Tuesday, 27 April 2010
Dáil Éireann Debate
88. Deputy Seán Sherlock asked the Minister for Communications, Energy and Natural Resources his views on proposals on a European supergrid; the implications that this would have for Ireland; the work that his Department has done on this at European level; and if he will make a statement on the matter. [16649/10]
Minister for Communications, Energy and Natural Resources (Deputy Eamon Ryan): The European Union has set ambitious renewable energy targets as part of its overall Climate Change and Energy policies with the objective of achieving 20% of all energy in the EU to be from renewable sources by 2020. As part of this process, each Member State was set an individual target and Ireland’s target was set at 16%. Ireland’s target of 40% of electricity being generated from renewable energy is consistent with our overall energy target. The EU has singled out the offshore renewable energy sector for particular attention, with offshore wind identified for large scale deployment and wave and tidal sources identified as playing some part in delivering on the 2020 targets but playing an increasing role after 2020 in terms of large scale fully commercial deployment.

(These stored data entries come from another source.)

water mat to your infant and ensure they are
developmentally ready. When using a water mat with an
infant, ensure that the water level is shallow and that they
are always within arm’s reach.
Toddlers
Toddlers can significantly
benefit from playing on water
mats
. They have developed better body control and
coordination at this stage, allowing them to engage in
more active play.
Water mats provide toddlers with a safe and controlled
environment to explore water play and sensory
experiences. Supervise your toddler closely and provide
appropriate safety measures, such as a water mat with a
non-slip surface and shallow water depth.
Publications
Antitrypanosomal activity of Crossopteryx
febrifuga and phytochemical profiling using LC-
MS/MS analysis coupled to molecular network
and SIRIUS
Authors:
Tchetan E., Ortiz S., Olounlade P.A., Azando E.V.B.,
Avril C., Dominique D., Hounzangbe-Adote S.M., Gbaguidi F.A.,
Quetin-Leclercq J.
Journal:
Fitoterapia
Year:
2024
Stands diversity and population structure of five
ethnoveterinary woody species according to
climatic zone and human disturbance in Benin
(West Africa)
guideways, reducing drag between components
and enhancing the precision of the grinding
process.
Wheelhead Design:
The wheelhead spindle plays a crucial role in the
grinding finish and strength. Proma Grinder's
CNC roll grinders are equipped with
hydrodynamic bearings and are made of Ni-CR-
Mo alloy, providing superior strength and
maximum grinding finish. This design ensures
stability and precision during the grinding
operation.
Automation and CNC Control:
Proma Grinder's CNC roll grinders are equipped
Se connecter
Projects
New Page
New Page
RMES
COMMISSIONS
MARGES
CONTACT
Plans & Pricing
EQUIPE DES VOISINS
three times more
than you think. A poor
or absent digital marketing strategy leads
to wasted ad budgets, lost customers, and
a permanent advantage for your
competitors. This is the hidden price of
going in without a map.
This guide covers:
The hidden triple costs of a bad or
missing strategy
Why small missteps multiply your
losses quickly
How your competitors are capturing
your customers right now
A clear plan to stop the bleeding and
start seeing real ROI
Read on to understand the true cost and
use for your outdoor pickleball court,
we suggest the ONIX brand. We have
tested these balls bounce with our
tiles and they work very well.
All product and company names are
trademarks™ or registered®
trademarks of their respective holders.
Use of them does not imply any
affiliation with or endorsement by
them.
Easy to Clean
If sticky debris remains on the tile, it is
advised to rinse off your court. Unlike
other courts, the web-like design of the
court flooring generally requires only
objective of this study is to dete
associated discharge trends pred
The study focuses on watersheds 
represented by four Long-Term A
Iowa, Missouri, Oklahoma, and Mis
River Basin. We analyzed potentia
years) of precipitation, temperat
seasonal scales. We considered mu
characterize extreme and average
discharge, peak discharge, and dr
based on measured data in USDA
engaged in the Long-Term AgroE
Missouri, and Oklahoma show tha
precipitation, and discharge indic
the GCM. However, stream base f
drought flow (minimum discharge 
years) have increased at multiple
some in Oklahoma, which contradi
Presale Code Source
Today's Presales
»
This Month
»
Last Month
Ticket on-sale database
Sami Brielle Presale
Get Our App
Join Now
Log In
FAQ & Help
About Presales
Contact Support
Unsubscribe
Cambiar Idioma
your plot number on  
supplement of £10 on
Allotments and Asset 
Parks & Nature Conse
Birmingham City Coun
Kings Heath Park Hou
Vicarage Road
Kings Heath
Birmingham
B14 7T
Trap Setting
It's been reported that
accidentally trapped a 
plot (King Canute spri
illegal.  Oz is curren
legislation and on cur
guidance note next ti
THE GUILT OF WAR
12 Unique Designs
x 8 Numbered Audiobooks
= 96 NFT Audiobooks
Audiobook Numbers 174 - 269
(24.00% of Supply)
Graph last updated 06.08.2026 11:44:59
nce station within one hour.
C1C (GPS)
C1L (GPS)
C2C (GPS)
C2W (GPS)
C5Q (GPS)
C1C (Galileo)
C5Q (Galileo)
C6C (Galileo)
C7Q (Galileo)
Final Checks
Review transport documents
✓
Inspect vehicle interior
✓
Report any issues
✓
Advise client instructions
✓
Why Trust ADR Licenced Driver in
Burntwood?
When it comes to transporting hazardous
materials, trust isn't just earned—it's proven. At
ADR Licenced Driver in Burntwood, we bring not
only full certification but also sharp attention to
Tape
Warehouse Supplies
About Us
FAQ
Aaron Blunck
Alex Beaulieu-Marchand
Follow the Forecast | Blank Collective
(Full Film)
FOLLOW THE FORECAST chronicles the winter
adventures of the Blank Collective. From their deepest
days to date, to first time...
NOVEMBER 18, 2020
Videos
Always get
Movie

Ireland has a sea area that is around 10 times the size of its land area. Ireland’s location at the edge of the Atlantic Ocean ensures one of the best wind and wave resources in Europe. There is very significant potential in utilising these resources to generate carbon free renewable electricity initially to provide electricity to the island of Ireland, but also in time to export electricity to the UK and to Continental Europe. It is clear that the level of renewable resources available to us far exceeds the immediate requirements of our own electricity market. As well as delivering on our own national targets there is a real potential to develop an electricity export market, subject to economically viable grid interconnections being developed.
EirGrid is progressing studies looking at the costs and benefits of additional interconnection to the UK and also potentially directly to continental Europe as well as general offshore grid development issues. My Department, together with the Energy Departments in Scotland and Northern Ireland, is currently undertaking an EU INTERREG funded study into an offshore grid connection between the three jurisdictions, which would be designed to facilitate potential offshore renewable projects as opposed to being a traditional interconnector, which would be designed to run in the shortest route from one location to another.
Within the last 12 months, the British Irish Council commenced an energy work programme which is looking at the potential to develop grid interconnections between the Member administrations and potentially between the member administrations and continental Europe. This work is also looking at the additional market facilitation issues necessary to encourage renewable trade between the administrations. This will also help develop a common regional position for grid development in a European context to ensure that grid developments in Irish waters are fully reflected in EU grid planning and funding support.
Ireland is a supportive member of the North Seas offshore wind initiative comprising 9 Member States and Norway. The countries have established a common forum to analyse and address the necessary market and infrastructure developments to facilitate greater offshore connection in the North Sea and Irish Sea areas. The work of the forum, which is working closely with the Commission, will underpin an action plan for agreement by the 10 Energy Ministers concerned before the end of the year. I believe the development of this new integrated grid gives us the potential to realise the value of our natural renewable resources and I am committed to working with my European colleagues to try and make it a reality.